# [Vector stores and retrievers](https://python.langchain.com/v0.2/docs/tutorials/retrievers/)

This notebook follows along with langchain documentation to create [vector stores and retrievers](https://python.langchain.com/v0.2/docs/tutorials/retrievers/)

In [1]:
#load env variables
from dotenv import load_dotenv
import os
load_dotenv()
open_ai_model = "gpt-3.5-turbo-0125"
OPENAI_API_KEY = os.getenv("OPENAI_API_KEY")

In [6]:
#mist imports
from typing import List, Tuple

# Vector Stores

In [2]:
#generating sample documents

from langchain_core.documents import Document

#this is a list of example documents
documents = [
    Document(
        page_content="Dogs are great companions, known for their loyalty and friendliness.",
        metadata={"source": "mammal-pets-doc"},
    ),
    Document(
        page_content="Cats are independent pets that often enjoy their own space.",
        metadata={"source": "mammal-pets-doc"},
    ),
    Document(
        page_content="Goldfish are popular pets for beginners, requiring relatively simple care.",
        metadata={"source": "fish-pets-doc"},
    ),
    Document(
        page_content="Parrots are intelligent birds capable of mimicking human speech.",
        metadata={"source": "bird-pets-doc"},
    ),
    Document(
        page_content="Rabbits are social animals that need plenty of space to hop around.",
        metadata={"source": "mammal-pets-doc"},
    ),
]


In [3]:
print(documents)

[Document(page_content='Dogs are great companions, known for their loyalty and friendliness.', metadata={'source': 'mammal-pets-doc'}), Document(page_content='Cats are independent pets that often enjoy their own space.', metadata={'source': 'mammal-pets-doc'}), Document(page_content='Goldfish are popular pets for beginners, requiring relatively simple care.', metadata={'source': 'fish-pets-doc'}), Document(page_content='Parrots are intelligent birds capable of mimicking human speech.', metadata={'source': 'bird-pets-doc'}), Document(page_content='Rabbits are social animals that need plenty of space to hop around.', metadata={'source': 'mammal-pets-doc'})]

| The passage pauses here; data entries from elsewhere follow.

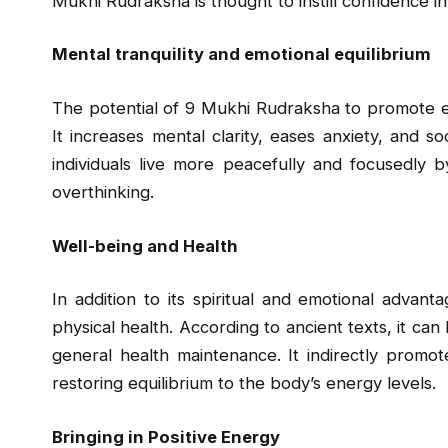
Mukhi Rudraksha is thought to instill confidence i
Mental tranquility and emotional equilibrium
The potential of 9 Mukhi Rudraksha to promote emo
It increases mental clarity, eases anxiety, and 
individuals live more peacefully and focusedly by
overthinking.
Well-being and Health
In addition to its spiritual and emotional adva
physical health. According to ancient texts, it can
general health maintenance. It indirectly promo
restoring equilibrium to the body’s energy levels.
Bringing in Positive Energy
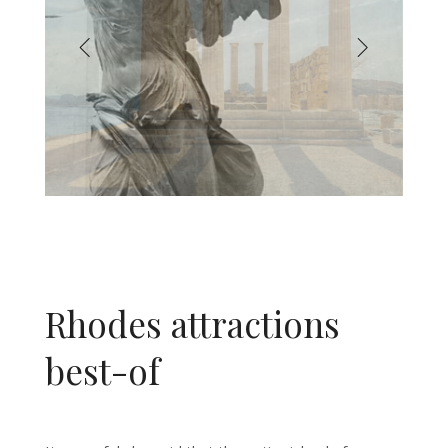
Rhodes attractions
best-of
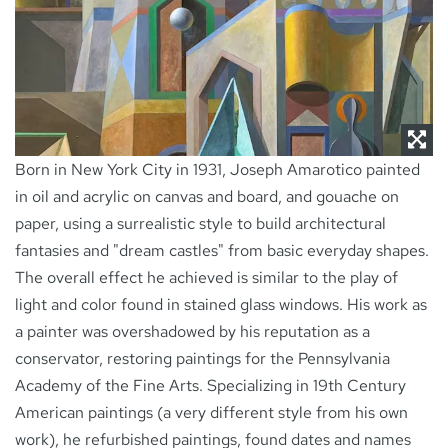
NEWS
CONTACT
Born in New York City in 1931, Joseph Amarotico painted
in oil and acrylic on canvas and board, and gouache on
paper, using a surrealistic style to build architectural
fantasies and "dream castles" from basic everyday shapes.
The overall effect he achieved is similar to the play of
light and color found in stained glass windows. His work as
a painter was overshadowed by his reputation as a
conservator, restoring paintings for the Pennsylvania
Academy of the Fine Arts. Specializing in 19th Century
American paintings (a very different style from his own
work), he refurbished paintings, found dates and names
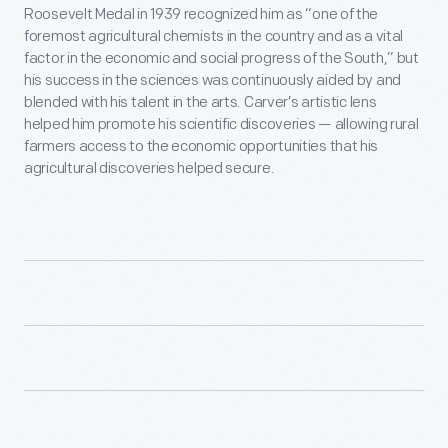
Roosevelt Medal in 1939 recognized him as “one of the
foremost agricultural chemists in the country and as a vital
factor in the economic and social progress of the South,” but
his success in the sciences was continuously aided by and
blended with his talent in the arts. Carver’s artistic lens
helped him promote his scientific discoveries — allowing rural
farmers access to the economic opportunities that his
agricultural discoveries helped secure.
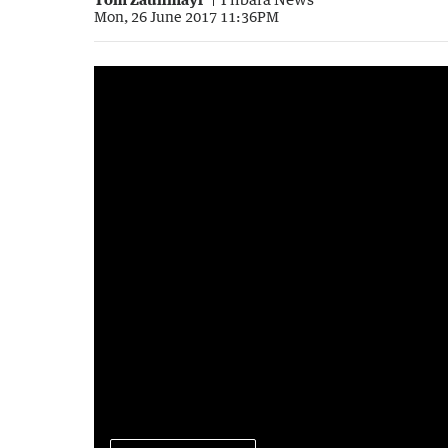
Mon, 26 June 2017 11:36PM
Census data for the Pilbara
5:38
|
Spirit Karratha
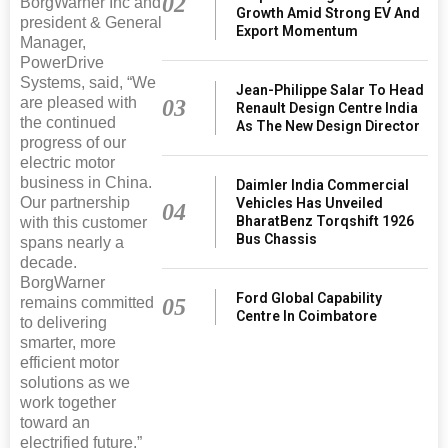
02
BorgWarner Inc and
Growth Amid Strong EV And
president & General
Export Momentum
Manager,
PowerDrive
Systems, said, “We
Jean-Philippe Salar To Head
are pleased with
03
Renault Design Centre India
the continued
As The New Design Director
progress of our
electric motor
business in China.
Daimler India Commercial
Our partnership
Vehicles Has Unveiled
04
BharatBenz Torqshift 1926
with this customer
Bus Chassis
spans nearly a
decade.
BorgWarner
Ford Global Capability
remains committed
05
Centre In Coimbatore
to delivering
smarter, more
efficient motor
solutions as we
work together
toward an
electrified future.”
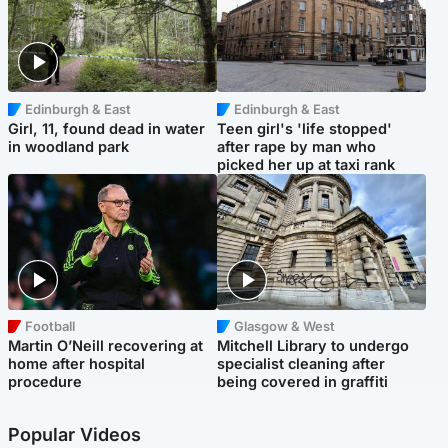
Edinburgh & East
Edinburgh & East
Girl, 11, found dead in water
Teen girl's 'life stopped'
in woodland park
after rape by man who
picked her up at taxi rank
Football
Glasgow & West
Martin O’Neill recovering at
Mitchell Library to undergo
home after hospital
specialist cleaning after
procedure
being covered in graffiti
Popular Videos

the goal is to store documents in an unstructured way by associaitng them with an embedding. We can query the documents by turning the query to an embedding of the same dimension, and selecting the most similar documents

[This](https://python.langchain.com/v0.2/docs/integrations/document_loaders/microsoft_word/) is how you can load word documents  
[This](https://python.langchain.com/v0.1/docs/modules/data_connection/document_loaders/pdf/) is how you can load pdfs

Vector stores need some place to store their embeddings. This can be a server such as postgres. Below, we use Chroma, which includes an in-memory implementation.

In [4]:
from langchain_chroma import Chroma
from langchain_openai import OpenAIEmbeddings

"""
vectorstore = Chroma.from_documents(
    documents,
    embedding=OpenAIEmbeddings(),
)

above code causes my kernel to crash. 
    ExitCode: 3221225477, Reason: (no reason given)
    I believe this is due to it running out of memory 
"""


#############
#Another method of creating db

vectorstore: Chroma = Chroma("langchain_store", OpenAIEmbeddings())
"""
ids = vectorstore.add_documents(documents)
similarly causes a crash
"""


'\nids = vectorstore.add_documents(documents)\nsimilarly causes a crash\n'

In [7]:
#to query data
pass # i cannot create a chromadb, so I will pass, below is what the code should look like
documents: List[Document] = vectorstore.similarity_search("cat") 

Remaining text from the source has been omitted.